When he started up the van, he could feel the difference. The lift tubes seemed to chime as he lifted up into the sky, all of Diegotown, with its unplanned maze of narrow streets and red-roofed buildings, below him. Elena was down there somewhere. The police too. The body of the European. Mikel Ibrahim and the gravity knife Ramón had handed to him, just handed to him. The murder weapon! And slumped in a bar or a basement opium den-or maybe breaking into someone's house-Johnny Joe Cardenas, just waiting to hang.
And Lianna, maybe, somewhere in the good section by the port, who didn't think of Ramón anymore and probably never would.
Ramón's thoughts were interrupted by the pulsing hum of a shuttle rising up into the thin and distant air. Another load of metal or plastic or fuel or chitin for the welcoming platform. Ramón spun the van north, set it for proximity avoidance, and headed out alone, leaving all the hell and shit and sorrow of Diegotown behind.
Chapter 3
It was a warm day in the Second June. He flew his beat-up old van north across the Fingerlands, the Greenglass country, the river marshes, the Océano Tétrico, heading deep into unknown territory. North of Fiddler's Jump, the northernmost outpost of the metastasizing human presence on the planet, were thousands of hectares that no one had ever explored, or even thought of exploring, land so far only glimpsed from orbit during the first colony surveys.

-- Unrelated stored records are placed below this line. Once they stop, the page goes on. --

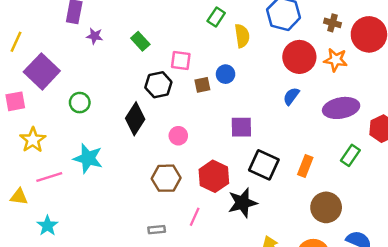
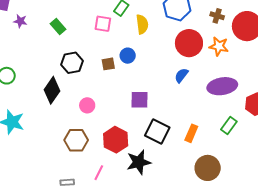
pink square: (181, 60) -> (103, 24), moved

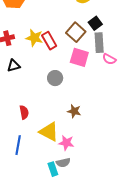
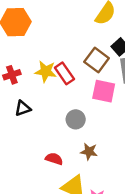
brown star: (74, 111) -> (89, 152), moved
red semicircle: (24, 112) -> (54, 159), moved, turned -56

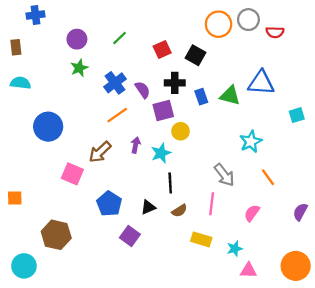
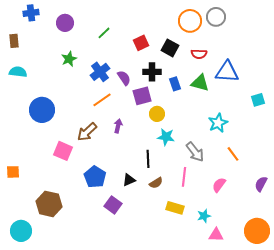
red semicircle: (275, 32) -> (199, 54), moved
purple circle: (77, 39) -> (65, 23), moved
cyan star: (161, 153) -> (166, 137), moved, turned 30

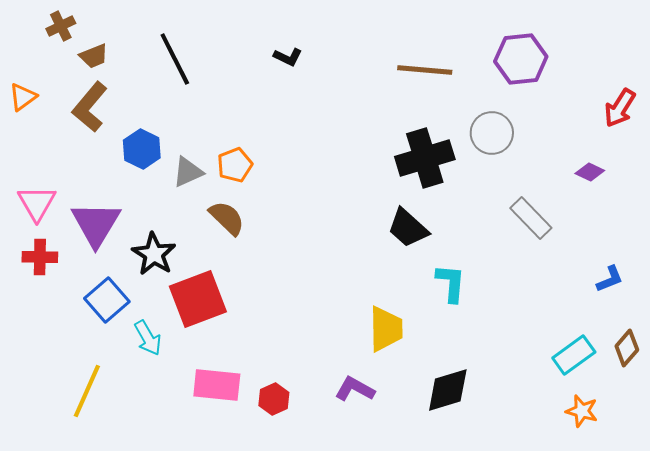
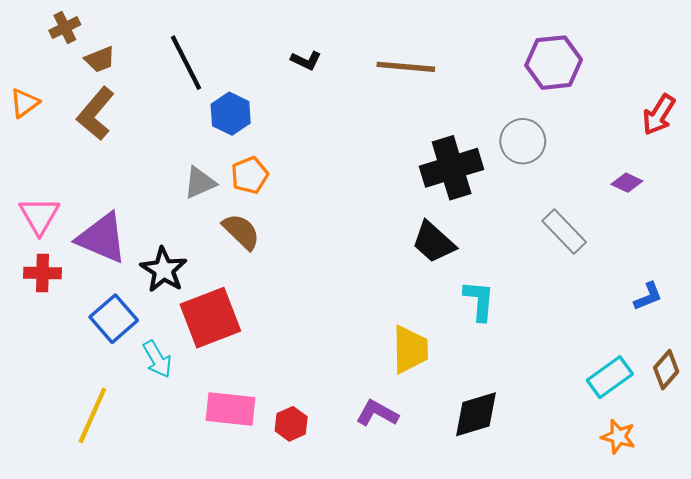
brown line: (425, 70) -> (406, 67), moved
blue hexagon: (142, 149) -> (231, 114), moved
purple triangle: (96, 224) -> (102, 238), turned -38

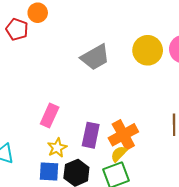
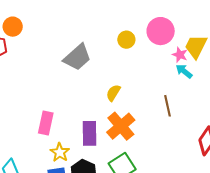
yellow circle: (148, 50) -> (126, 40), size x0.6
yellow semicircle: (119, 154) -> (113, 93), moved

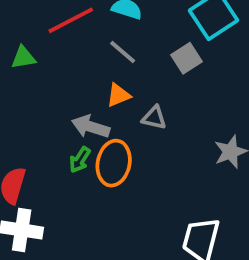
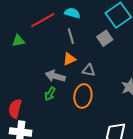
gray line: (123, 52) -> (71, 36), turned 35
orange ellipse: (114, 163) -> (83, 96), moved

The human colony on the planet of S?o Paulo was only a little more than forty years old, and the majority of its towns were situated in the subtropic zone of the snaky eastern continent that stretched almost from pole to pole. The colonists were mostly from Brazil and Mexico, with a smattering from Jamaica, Barbados, Puerto Rico, and other Caribbean nations, and their natural inclination was to expand south, into the steamy lands near the equator-they were not effete norteamericanos, after all; they were used to such climates, they knew how to live with the heat, they knew how to farm the jungles, their skins did not sear in the sun. So they looked to the south, and tended to ignore the cold northern territories, perhaps because of an unvocalized common conviction-one anticipated centuries before by the first Spanish settlers in the New World of the Americas-that life was not worth living any place where there was even a remote possibility of snow.